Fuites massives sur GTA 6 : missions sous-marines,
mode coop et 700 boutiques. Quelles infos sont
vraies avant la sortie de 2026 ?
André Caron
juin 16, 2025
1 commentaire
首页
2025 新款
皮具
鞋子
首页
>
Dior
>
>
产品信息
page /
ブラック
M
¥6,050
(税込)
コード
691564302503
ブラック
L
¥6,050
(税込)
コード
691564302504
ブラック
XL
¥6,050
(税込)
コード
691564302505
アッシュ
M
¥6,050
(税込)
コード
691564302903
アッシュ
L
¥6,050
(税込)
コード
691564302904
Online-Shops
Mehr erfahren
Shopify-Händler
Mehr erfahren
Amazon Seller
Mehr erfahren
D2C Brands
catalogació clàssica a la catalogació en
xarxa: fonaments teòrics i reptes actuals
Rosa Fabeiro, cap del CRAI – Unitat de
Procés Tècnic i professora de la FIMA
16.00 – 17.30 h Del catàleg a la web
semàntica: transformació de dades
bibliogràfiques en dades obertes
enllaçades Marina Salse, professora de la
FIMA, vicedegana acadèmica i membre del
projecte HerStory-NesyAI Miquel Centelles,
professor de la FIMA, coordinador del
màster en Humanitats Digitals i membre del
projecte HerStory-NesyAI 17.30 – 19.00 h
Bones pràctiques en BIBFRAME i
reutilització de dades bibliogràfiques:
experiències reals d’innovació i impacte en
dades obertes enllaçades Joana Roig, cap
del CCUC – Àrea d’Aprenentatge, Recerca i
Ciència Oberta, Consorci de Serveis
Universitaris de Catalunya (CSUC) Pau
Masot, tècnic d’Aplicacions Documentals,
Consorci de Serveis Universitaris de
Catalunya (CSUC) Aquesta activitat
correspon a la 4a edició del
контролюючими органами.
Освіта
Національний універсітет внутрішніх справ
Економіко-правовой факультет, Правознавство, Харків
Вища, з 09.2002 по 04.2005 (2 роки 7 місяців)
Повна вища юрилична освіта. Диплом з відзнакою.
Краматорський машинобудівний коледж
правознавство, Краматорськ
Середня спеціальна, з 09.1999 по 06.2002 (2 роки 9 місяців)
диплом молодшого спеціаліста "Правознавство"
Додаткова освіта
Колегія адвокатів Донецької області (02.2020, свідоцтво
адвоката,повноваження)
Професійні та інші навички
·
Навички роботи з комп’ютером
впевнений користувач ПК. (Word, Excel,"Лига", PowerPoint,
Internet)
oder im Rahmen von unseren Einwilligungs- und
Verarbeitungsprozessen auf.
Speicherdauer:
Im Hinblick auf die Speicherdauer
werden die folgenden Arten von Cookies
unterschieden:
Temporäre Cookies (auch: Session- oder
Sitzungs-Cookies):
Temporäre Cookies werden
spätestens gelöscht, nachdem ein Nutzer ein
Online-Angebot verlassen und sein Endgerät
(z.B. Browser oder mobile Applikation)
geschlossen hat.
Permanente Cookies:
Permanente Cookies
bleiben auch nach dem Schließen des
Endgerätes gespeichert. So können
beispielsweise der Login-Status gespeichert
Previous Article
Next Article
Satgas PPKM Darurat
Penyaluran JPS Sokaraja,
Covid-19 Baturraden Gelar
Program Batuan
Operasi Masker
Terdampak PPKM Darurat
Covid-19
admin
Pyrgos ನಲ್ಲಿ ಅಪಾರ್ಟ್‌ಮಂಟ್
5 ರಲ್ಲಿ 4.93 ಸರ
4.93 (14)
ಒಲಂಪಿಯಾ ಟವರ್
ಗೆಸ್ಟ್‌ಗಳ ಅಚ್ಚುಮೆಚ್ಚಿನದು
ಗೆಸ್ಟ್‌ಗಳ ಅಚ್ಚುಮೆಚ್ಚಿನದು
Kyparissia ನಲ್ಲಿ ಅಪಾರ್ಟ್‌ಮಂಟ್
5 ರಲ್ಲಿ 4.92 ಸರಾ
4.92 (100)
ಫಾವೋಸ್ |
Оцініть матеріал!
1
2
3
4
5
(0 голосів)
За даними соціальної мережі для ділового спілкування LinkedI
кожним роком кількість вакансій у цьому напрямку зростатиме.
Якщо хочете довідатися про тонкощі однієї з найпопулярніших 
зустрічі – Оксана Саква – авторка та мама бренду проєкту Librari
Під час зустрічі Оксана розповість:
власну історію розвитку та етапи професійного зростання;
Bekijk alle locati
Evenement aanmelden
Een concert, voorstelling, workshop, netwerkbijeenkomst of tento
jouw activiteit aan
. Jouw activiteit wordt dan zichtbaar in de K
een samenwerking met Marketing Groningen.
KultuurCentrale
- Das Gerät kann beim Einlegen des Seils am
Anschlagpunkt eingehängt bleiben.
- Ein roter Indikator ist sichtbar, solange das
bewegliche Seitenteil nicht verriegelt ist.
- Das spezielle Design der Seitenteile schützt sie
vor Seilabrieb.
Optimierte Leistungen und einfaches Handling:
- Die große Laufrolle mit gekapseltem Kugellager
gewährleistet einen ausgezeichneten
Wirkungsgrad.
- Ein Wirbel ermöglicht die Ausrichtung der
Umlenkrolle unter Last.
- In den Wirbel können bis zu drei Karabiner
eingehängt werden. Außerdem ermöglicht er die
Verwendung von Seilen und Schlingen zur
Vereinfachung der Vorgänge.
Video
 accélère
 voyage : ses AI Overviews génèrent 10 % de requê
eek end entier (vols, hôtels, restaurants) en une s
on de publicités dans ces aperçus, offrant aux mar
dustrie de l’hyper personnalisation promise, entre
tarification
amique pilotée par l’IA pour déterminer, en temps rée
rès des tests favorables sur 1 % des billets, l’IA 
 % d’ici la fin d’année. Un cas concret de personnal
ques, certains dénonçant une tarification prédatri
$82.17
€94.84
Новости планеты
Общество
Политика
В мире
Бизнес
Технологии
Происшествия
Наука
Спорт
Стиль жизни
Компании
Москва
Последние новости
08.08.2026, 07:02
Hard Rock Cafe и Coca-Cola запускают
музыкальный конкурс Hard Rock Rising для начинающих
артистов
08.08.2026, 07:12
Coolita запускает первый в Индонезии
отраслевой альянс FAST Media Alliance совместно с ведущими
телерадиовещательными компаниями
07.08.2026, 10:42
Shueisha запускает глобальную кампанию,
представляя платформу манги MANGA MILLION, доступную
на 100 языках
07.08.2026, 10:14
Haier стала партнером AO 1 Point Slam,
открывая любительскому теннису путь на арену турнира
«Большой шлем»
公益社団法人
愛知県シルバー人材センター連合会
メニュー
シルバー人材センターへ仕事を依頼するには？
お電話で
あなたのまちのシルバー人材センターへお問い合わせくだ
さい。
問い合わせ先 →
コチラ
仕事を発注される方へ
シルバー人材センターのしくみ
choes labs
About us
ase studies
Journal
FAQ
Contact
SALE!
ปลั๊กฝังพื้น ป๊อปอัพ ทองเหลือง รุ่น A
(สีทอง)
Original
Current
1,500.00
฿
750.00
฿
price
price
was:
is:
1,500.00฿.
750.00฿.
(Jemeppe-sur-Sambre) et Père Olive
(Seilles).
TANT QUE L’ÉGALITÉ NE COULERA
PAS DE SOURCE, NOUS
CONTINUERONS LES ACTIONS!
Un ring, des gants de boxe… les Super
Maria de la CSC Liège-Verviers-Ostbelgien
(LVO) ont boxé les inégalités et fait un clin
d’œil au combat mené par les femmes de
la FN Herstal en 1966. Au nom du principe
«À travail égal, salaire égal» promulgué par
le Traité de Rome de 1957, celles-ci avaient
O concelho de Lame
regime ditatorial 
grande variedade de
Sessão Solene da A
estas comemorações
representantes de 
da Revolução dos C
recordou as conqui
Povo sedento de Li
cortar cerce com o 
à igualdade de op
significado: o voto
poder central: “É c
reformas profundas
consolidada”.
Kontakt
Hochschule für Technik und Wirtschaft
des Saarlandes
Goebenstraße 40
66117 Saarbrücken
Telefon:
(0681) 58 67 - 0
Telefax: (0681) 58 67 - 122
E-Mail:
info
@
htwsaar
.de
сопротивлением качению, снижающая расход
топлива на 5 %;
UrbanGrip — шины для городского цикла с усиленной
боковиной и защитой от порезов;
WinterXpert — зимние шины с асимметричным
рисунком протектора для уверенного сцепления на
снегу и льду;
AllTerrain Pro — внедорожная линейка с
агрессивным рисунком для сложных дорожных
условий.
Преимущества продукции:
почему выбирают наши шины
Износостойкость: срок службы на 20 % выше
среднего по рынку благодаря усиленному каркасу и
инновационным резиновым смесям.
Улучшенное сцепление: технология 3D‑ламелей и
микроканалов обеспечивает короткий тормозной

**WORK TO BE COMPLETED**: The required output is an exact retyping of the lines from the one that contains "O concelho de Lame" through the last line of the material above.

**EXERCISE ANSWER**:
O concelho de Lame
regime ditatorial 
grande variedade de
Sessão Solene da A
estas comemorações
representantes de 
da Revolução dos C
recordou as conqui
Povo sedento de Li
cortar cerce com o 
à igualdade de op
significado: o voto
poder central: “É c
reformas profundas
consolidada”.
Kontakt
Hochschule für Technik und Wirtschaft
des Saarlandes
Goebenstraße 40
66117 Saarbrücken
Telefon:
(0681) 58 67 - 0
Telefax: (0681) 58 67 - 122
E-Mail:
info
@
htwsaar
.de
сопротивлением качению, снижающая расход
топлива на 5 %;
UrbanGrip — шины для городского цикла с усиленной
боковиной и защитой от порезов;
WinterXpert — зимние шины с асимметричным
рисунком протектора для уверенного сцепления на
снегу и льду;
AllTerrain Pro — внедорожная линейка с
агрессивным рисунком для сложных дорожных
условий.
Преимущества продукции:
почему выбирают наши шины
Износостойкость: срок службы на 20 % выше
среднего по рынку благодаря усиленному каркасу и
инновационным резиновым смесям.
Улучшенное сцепление: технология 3D‑ламелей и
микроканалов обеспечивает короткий тормозной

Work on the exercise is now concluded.